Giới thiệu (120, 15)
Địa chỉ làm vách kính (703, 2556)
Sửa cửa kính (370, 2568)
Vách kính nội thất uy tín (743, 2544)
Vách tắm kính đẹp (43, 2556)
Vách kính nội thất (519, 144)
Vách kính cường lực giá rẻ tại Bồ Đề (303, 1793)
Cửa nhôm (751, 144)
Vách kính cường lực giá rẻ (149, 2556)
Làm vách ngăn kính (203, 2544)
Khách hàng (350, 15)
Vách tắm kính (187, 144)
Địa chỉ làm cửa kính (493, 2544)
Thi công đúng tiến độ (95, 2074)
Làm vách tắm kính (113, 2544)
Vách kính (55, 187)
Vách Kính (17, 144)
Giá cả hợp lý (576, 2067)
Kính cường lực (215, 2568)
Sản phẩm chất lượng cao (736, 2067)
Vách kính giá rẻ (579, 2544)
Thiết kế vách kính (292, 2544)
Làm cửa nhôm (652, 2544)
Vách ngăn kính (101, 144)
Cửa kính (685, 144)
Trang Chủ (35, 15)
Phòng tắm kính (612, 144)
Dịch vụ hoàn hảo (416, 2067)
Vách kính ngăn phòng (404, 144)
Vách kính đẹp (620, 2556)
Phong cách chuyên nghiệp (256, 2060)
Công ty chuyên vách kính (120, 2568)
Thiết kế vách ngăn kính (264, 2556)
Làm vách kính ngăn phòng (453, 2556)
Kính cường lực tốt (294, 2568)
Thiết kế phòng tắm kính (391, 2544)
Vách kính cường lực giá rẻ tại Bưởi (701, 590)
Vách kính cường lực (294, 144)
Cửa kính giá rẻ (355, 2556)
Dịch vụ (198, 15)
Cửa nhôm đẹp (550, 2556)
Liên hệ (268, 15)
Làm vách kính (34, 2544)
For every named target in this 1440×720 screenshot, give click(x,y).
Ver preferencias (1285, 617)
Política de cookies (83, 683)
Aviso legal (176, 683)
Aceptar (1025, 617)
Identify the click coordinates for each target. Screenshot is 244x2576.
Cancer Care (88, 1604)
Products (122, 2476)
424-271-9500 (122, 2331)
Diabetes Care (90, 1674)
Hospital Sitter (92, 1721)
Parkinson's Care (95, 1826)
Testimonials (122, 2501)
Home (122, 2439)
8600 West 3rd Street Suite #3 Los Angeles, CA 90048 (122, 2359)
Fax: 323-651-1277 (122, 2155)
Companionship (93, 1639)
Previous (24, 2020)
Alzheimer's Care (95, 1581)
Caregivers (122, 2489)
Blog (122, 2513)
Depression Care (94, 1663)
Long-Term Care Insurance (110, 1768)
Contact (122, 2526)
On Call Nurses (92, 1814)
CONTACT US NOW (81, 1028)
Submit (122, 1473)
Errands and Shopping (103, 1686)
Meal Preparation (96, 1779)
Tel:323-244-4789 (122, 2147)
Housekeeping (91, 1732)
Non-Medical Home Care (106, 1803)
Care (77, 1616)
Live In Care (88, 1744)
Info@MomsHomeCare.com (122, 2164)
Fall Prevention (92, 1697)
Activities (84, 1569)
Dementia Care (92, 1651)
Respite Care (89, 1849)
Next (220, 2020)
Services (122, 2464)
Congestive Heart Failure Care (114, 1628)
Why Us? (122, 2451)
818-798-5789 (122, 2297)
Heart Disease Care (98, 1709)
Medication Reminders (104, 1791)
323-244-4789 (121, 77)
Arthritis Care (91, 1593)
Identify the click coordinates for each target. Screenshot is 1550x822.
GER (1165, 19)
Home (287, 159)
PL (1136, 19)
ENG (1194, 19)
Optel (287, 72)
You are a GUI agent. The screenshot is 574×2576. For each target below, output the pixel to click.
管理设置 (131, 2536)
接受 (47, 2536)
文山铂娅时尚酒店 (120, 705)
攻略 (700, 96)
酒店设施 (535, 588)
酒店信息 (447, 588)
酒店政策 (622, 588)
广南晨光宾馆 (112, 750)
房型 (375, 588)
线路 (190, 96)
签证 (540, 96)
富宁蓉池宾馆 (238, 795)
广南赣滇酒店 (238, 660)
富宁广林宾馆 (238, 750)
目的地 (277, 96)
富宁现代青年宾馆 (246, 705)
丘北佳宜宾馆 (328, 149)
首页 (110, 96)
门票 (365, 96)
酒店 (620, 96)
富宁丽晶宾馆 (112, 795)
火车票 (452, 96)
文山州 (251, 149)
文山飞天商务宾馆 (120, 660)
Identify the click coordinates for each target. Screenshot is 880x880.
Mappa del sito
========================================
Transcribe exactly, and only, the lines that extend from the one containing "火车票 (452, 96)" to the end of the records above, inclusive of both.

火车票 (452, 96)
文山州 (251, 149)
文山飞天商务宾馆 (120, 660)
Identify the click coordinates for each target. Screenshot is 880x880.
Mappa del sito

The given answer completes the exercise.